▸ **Brief**
Quote the records exactly, starting at the first line and stopping after the line with "Tıkla, Mağazadan Al"; skip the pictures.

====== Data for review

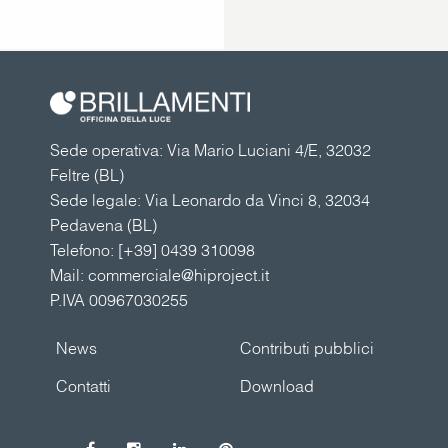
Sede operativa: Via Mario Luciani 4/E, 32032
Feltre (BL)
Sede legale: Via Leonardo da Vinci 8, 32034
Pedavena (BL)
Telefono:
[+39] 0439 310098
Mail:
commerciale@hiproject.it
P.IVA 00967030255
News
Contributi pubblici
Contatti
Download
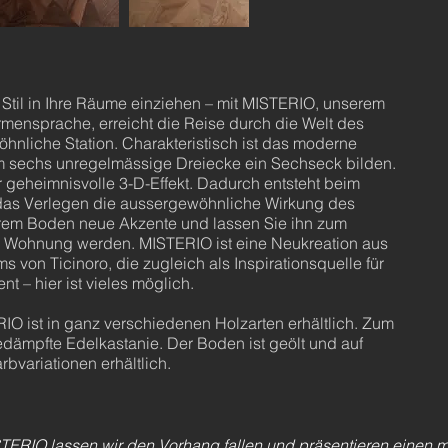
Stil in Ihre Räume einziehen – mit MISTERIO, unserem
mensprache, erreicht die Reise durch die Welt des
hnliche Station. Charakteristisch ist das moderne
m sechs unregelmässige Dreiecke ein Sechseck bilden.
r geheimnisvolle 3-D-Effekt. Dadurch entsteht beim
das Verlegen die aussergewöhnliche Wirkung des
Ihrem Boden neue Akzente und lassen Sie ihn zum
rer Wohnung werden. MISTERIO ist eine Neukreation aus
von Ticinoro, die zugleich als Inspirationsquelle für
t – hier ist vieles möglich.
O ist in ganz verschiedenen Holzarten erhältlich. Zum
gedämpfte Edelkastanie. Der Boden ist geölt und auf
rbvariationen erhältlich.
TERIO lassen wir den Vorhang fallen und präsentieren einen 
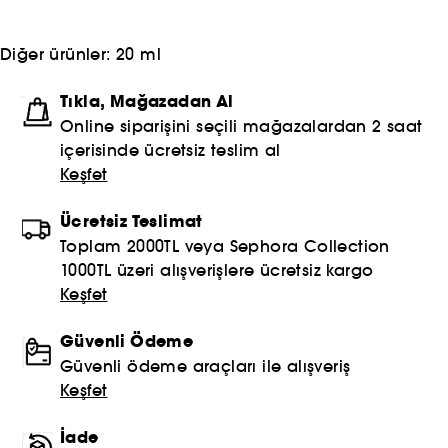
içerikli Gisou saç bakım ürünleri, saç ve saç derisini
besler, nemlendirir ve güçlendirir.
Diğer ürünler:
20 ml
Tıkla, Mağazadan Al
Online siparişini seçili mağazalardan 2 saat
içerisinde ücretsiz teslim al
Keşfet
Ücretsiz Teslimat
Toplam 2000TL veya Sephora Collection
1000TL üzeri alışverişlere ücretsiz kargo
Keşfet
Güvenli Ödeme
Güvenli ödeme araçları ile alışveriş
Keşfet
İade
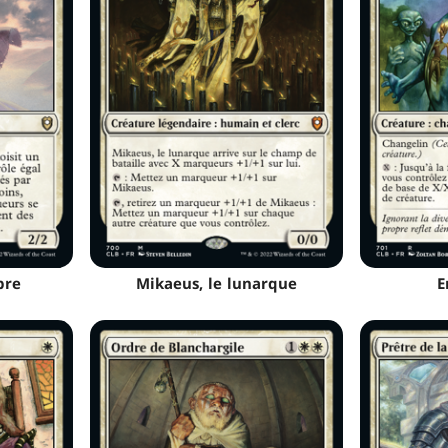
bre
Mikaeus, le lunarque
E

============

▸ **Response to this exercise**
Sede operativa: Via Mario Luciani 4/E, 32032
Feltre (BL)
Sede legale: Via Leonardo da Vinci 8, 32034
Pedavena (BL)
Telefono:
[+39] 0439 310098
Mail:
commerciale@hiproject.it
P.IVA 00967030255
News
Contributi pubblici
Contatti
Download
Stil in Ihre Räume einziehen – mit MISTERIO, unserem
mensprache, erreicht die Reise durch die Welt des
hnliche Station. Charakteristisch ist das moderne
m sechs unregelmässige Dreiecke ein Sechseck bilden.
r geheimnisvolle 3-D-Effekt. Dadurch entsteht beim
das Verlegen die aussergewöhnliche Wirkung des
Ihrem Boden neue Akzente und lassen Sie ihn zum
rer Wohnung werden. MISTERIO ist eine Neukreation aus
von Ticinoro, die zugleich als Inspirationsquelle für
t – hier ist vieles möglich.
O ist in ganz verschiedenen Holzarten erhältlich. Zum
gedämpfte Edelkastanie. Der Boden ist geölt und auf
rbvariationen erhältlich.
TERIO lassen wir den Vorhang fallen und präsentieren einen 
içerikli Gisou saç bakım ürünleri, saç ve saç derisini
besler, nemlendirir ve güçlendirir.
Diğer ürünler:
20 ml
Tıkla, Mağazadan Al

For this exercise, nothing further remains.